(Task objective): Beginning with the first line, please return the entries exactly through the line that contains "Privacy Policy (381, 2244)", and leave out all later lines.

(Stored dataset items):
────────────────
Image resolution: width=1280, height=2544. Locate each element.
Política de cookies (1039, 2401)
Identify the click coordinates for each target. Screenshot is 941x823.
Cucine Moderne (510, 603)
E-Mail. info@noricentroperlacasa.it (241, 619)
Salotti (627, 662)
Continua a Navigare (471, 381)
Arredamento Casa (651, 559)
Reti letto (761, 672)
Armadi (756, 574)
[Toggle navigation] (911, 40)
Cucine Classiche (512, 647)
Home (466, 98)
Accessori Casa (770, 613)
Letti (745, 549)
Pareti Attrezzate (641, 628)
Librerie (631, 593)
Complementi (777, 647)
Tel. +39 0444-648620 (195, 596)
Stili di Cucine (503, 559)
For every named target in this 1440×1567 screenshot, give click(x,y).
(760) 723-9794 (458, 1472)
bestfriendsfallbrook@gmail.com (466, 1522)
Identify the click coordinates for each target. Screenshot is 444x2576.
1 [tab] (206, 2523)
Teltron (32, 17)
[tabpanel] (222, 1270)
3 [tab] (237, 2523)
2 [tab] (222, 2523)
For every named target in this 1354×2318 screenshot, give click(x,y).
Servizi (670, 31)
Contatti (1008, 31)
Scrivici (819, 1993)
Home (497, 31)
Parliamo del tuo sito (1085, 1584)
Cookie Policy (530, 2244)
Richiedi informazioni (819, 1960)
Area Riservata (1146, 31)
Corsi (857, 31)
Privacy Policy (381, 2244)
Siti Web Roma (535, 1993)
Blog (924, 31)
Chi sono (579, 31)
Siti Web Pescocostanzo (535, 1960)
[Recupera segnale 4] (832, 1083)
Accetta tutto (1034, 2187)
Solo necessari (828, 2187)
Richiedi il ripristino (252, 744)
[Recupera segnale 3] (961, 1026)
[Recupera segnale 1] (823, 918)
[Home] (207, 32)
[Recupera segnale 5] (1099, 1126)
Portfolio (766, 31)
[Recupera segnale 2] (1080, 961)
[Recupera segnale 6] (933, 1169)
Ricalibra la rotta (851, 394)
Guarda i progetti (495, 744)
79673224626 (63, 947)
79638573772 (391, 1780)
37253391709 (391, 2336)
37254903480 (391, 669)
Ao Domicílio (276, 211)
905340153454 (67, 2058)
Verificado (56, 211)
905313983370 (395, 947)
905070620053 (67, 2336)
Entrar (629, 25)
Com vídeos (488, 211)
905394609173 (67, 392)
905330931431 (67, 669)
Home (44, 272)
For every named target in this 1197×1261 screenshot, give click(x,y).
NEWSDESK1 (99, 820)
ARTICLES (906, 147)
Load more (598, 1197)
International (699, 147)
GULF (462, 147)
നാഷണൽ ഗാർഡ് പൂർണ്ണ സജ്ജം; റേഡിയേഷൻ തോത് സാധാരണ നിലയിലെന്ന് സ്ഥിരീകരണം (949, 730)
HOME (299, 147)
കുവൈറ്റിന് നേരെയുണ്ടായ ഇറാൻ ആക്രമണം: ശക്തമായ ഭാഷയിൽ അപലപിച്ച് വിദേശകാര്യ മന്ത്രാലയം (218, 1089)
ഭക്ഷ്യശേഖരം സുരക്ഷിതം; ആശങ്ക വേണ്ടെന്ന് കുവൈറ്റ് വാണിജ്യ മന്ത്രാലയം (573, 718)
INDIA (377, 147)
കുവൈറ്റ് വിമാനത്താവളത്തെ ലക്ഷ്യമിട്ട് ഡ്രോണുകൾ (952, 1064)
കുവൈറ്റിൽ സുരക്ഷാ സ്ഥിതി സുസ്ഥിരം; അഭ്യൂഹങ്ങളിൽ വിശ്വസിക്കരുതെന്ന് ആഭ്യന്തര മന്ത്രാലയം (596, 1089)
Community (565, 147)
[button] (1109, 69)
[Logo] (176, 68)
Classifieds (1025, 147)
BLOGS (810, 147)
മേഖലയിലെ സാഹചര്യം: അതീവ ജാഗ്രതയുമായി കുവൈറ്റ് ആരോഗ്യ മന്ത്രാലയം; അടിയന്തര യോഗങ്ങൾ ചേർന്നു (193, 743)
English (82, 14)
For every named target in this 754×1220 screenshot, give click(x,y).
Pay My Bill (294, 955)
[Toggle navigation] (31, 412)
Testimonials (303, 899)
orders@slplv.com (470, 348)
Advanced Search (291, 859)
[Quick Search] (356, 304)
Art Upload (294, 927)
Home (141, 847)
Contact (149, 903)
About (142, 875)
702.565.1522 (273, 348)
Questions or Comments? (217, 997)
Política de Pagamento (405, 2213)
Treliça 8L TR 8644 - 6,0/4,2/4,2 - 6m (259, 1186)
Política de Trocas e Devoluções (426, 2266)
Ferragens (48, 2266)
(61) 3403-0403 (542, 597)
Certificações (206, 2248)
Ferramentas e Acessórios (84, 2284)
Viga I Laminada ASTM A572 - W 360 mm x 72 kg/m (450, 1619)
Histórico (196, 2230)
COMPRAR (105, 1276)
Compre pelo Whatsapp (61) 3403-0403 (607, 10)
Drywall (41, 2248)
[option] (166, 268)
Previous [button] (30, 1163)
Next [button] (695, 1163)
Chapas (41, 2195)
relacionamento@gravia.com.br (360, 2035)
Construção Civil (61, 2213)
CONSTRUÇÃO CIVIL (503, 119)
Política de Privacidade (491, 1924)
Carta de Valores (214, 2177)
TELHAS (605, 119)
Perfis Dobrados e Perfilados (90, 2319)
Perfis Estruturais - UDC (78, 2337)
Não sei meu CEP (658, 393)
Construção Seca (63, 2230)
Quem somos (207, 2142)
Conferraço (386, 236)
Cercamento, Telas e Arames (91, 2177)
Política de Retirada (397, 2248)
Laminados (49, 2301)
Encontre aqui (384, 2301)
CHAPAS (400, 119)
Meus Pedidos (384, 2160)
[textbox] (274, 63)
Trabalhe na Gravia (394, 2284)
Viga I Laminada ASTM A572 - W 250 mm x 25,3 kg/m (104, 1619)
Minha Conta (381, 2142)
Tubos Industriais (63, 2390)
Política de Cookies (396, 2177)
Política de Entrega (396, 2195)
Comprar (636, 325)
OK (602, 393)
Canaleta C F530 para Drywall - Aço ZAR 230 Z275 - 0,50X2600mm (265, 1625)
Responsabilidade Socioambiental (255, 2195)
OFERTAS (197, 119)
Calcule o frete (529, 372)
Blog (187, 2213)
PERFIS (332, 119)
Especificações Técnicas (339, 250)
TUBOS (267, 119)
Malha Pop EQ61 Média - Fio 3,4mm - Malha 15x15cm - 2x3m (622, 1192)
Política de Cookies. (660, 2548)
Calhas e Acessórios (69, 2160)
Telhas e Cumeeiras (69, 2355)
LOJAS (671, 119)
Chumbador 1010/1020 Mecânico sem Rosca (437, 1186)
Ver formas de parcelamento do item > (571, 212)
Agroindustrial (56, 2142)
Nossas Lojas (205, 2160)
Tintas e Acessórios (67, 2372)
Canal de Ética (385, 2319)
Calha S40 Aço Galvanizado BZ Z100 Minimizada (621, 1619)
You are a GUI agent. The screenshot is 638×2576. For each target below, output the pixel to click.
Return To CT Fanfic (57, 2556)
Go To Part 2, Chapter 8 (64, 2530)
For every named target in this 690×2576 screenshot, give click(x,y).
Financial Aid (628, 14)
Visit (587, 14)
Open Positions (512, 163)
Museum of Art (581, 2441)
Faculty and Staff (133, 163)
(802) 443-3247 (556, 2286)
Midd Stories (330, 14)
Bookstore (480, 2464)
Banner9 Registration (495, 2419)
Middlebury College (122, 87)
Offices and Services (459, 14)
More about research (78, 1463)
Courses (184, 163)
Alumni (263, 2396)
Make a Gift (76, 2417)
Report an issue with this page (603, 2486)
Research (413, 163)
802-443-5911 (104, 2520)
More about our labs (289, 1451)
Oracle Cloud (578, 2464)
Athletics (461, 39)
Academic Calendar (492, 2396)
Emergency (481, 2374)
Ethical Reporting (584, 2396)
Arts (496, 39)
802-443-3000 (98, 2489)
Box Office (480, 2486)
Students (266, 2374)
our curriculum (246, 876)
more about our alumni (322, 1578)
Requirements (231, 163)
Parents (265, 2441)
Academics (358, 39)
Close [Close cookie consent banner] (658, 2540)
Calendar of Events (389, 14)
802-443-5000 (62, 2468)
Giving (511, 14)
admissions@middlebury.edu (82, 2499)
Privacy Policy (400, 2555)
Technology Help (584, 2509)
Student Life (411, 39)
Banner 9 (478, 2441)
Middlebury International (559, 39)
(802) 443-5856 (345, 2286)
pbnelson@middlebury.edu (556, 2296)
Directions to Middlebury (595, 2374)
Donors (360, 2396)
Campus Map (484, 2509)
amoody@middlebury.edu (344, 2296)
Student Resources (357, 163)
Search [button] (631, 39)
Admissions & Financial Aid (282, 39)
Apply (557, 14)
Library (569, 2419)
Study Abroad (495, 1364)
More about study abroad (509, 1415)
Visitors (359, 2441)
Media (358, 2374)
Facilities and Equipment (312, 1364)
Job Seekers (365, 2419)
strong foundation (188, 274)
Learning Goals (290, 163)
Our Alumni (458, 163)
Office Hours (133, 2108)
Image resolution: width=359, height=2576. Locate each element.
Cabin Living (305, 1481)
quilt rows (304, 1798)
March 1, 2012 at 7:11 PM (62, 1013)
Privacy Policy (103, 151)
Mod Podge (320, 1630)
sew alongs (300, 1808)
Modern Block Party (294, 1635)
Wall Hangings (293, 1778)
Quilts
────────────────
(Response area):
Image resolution: width=1280, height=2544. Locate each element.
Política de cookies (1039, 2401)
Identify the click coordinates for each target. Screenshot is 941x823.
Cucine Moderne (510, 603)
E-Mail. info@noricentroperlacasa.it (241, 619)
Salotti (627, 662)
Continua a Navigare (471, 381)
Arredamento Casa (651, 559)
Reti letto (761, 672)
Armadi (756, 574)
[Toggle navigation] (911, 40)
Cucine Classiche (512, 647)
Home (466, 98)
Accessori Casa (770, 613)
Letti (745, 549)
Pareti Attrezzate (641, 628)
Librerie (631, 593)
Complementi (777, 647)
Tel. +39 0444-648620 (195, 596)
Stili di Cucine (503, 559)
For every named target in this 1440×1567 screenshot, give click(x,y).
(760) 723-9794 (458, 1472)
bestfriendsfallbrook@gmail.com (466, 1522)
Identify the click coordinates for each target. Screenshot is 444x2576.
1 [tab] (206, 2523)
Teltron (32, 17)
[tabpanel] (222, 1270)
3 [tab] (237, 2523)
2 [tab] (222, 2523)
For every named target in this 1354×2318 screenshot, give click(x,y).
Servizi (670, 31)
Contatti (1008, 31)
Scrivici (819, 1993)
Home (497, 31)
Parliamo del tuo sito (1085, 1584)
Cookie Policy (530, 2244)
Richiedi informazioni (819, 1960)
Area Riservata (1146, 31)
Corsi (857, 31)
Privacy Policy (381, 2244)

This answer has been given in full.